Case ID: ala_33/html/0276-01.html
Source: Caselaw Access Project
Author: {"author": "WALKER, J.—", "license": "Public Domain", "url": "https://static.case.law/"}
Date Created: 2024-08-24T03:29:51.129683

Ex Parte McLENDON.
    [APPLICATION POK MANDAMUS.]
    1. Failure of party to answer interrogatories.—If the plaintiff fails to answer interrogatories propounded to him by the defendant, the court is not required to dismiss his suit, (Code, § 2334,) but may either continue the cause until full answers are made, or compel an answer by attachment, or direct a nonsuit.
    2. Construction and effect of conditional order of dismissal.—An order of court, directing the plaintiff’s suit to stand dismissed,if he failed to answer interrogatories propounded to him within one hundred and twenty days, is not final in its character, but may be modified or vacated at a subsequent term; nor does it become effectual, until the default has been judicially ascertained at the next ensuing term.
    Application for a mandamus to the circuit judge of the eighth judicial circuit, sitting for Barbour county, to compel the dismissal of a suit therein pending, wherein one Samuel Gilbert was plaintiff, and John McLendon and Matthew Averett were defendants. It appeared from the transcript exhibited with the petition, that the following orders were made in the cause:
    “ Spring term, 1857. Continued for want of plaintiff’s answers to interrogatories, and if not answered within one hundred and twenty days, plaintiff’s suit stands «dismissed ; and on the further condition, that plaintiff pay all costs in one hundred and twenty days, or his suit to> stand dismissed.”
    “ Fall term, 1857. Came the parties by their attorneys, and the defendant moved the court to dismiss, in pursuance of the previous order made at the last term of this court; the answers, as required by said order, not having been filed within one hundred and twenty days. Plaintiff filed answers to the interrogatories in October preceding the motion to dismiss, but after the expiration of the time stated in the order of the last term. The court refused to dismiss, and continued the cause; to which action of the court the defendant excepted.”
    The record did not show when the interrogatories were filed, nor did it contain any other orders of the court.
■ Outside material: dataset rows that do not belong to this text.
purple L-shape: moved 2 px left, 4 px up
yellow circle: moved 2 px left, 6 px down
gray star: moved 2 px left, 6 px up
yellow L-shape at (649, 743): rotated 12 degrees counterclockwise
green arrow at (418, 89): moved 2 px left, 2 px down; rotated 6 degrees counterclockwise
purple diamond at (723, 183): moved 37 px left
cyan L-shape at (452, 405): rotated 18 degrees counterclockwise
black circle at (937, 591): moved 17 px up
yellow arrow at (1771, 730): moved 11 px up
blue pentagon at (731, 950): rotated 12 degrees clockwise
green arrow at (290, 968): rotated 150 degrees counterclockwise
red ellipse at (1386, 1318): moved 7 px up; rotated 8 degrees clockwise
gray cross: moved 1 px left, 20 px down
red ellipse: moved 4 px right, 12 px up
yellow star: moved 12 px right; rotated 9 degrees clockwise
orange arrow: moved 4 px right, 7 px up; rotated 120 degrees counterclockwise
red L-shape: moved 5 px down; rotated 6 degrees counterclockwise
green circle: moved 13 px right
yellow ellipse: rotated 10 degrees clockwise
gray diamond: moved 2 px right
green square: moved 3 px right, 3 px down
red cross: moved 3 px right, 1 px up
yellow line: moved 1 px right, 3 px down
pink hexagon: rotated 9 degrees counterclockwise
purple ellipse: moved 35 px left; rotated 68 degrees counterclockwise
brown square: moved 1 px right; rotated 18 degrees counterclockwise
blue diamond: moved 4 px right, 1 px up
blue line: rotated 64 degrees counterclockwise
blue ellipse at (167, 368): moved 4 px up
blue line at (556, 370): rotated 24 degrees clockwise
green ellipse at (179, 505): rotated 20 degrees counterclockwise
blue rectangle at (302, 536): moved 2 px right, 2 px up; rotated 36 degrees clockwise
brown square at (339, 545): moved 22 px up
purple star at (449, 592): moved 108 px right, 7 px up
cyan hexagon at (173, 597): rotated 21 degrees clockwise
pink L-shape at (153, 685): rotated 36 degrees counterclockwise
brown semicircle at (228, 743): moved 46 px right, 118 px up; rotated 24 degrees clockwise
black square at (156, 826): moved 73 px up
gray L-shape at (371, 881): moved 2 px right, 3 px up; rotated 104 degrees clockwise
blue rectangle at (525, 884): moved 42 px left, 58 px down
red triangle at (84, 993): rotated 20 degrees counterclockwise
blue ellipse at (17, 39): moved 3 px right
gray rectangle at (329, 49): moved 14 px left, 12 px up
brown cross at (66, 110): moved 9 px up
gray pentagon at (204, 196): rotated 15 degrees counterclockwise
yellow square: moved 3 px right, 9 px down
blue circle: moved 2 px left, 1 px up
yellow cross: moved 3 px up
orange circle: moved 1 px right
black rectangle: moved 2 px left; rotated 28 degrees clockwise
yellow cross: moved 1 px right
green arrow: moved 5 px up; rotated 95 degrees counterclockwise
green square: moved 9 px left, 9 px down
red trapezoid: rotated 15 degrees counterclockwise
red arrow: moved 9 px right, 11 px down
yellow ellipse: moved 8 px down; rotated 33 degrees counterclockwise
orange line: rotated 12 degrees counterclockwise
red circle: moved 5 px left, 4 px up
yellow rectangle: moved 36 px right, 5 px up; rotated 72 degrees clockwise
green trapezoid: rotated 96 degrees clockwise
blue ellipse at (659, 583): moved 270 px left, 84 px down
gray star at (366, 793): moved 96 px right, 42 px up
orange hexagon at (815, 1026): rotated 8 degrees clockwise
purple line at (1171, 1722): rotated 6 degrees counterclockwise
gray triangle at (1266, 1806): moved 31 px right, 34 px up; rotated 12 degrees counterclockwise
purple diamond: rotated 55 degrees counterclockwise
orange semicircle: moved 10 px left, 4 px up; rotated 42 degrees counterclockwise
The refusal of the court to dismiss the suit is the ground of the application for a mandamus.
    
    E. C. Bullock, for the petitioner.
   WALKER, J.—

The Code does not require that the court should dismiss the suit of a plaintiff, who fails to answer interrogatories propounded by his adversary within the time prescribed by law. It authorizes the court, either to attach the party, and compel him to answer, or to continue the cause, until full answers are made; or to direct a nonsuit, or judgment by default, to be entered. Code, § 2334.

The order made at the spring term, 1857, that the plaintiff’s suit should stand dismissed, if he failed to answer the interrogatories in one hundred and twenty days, was not a final order. The matter still remained sub judice; and it was competent for the court, at a subsequent term, to modify or vacate that order.—Reese v. Billing, 9 Ala. 263.

The order that the suit should stand dismissed at the end of one hundred and twenty days, in default of the answer, could not become effectual upon the occurrence of the contingency in vacation.—Ex parte Remson, 23 Ala. 25; Edwards v. Lewis, 18 Ala. 494; Reese v. Billing, supra.

Until the occurrence of the contingency was judicially ascertained at the next term of the court, the cause was in fieri, and it was competent for the court to modify or vacate the order.

The mandamus is refused, at the costs of the petitioner.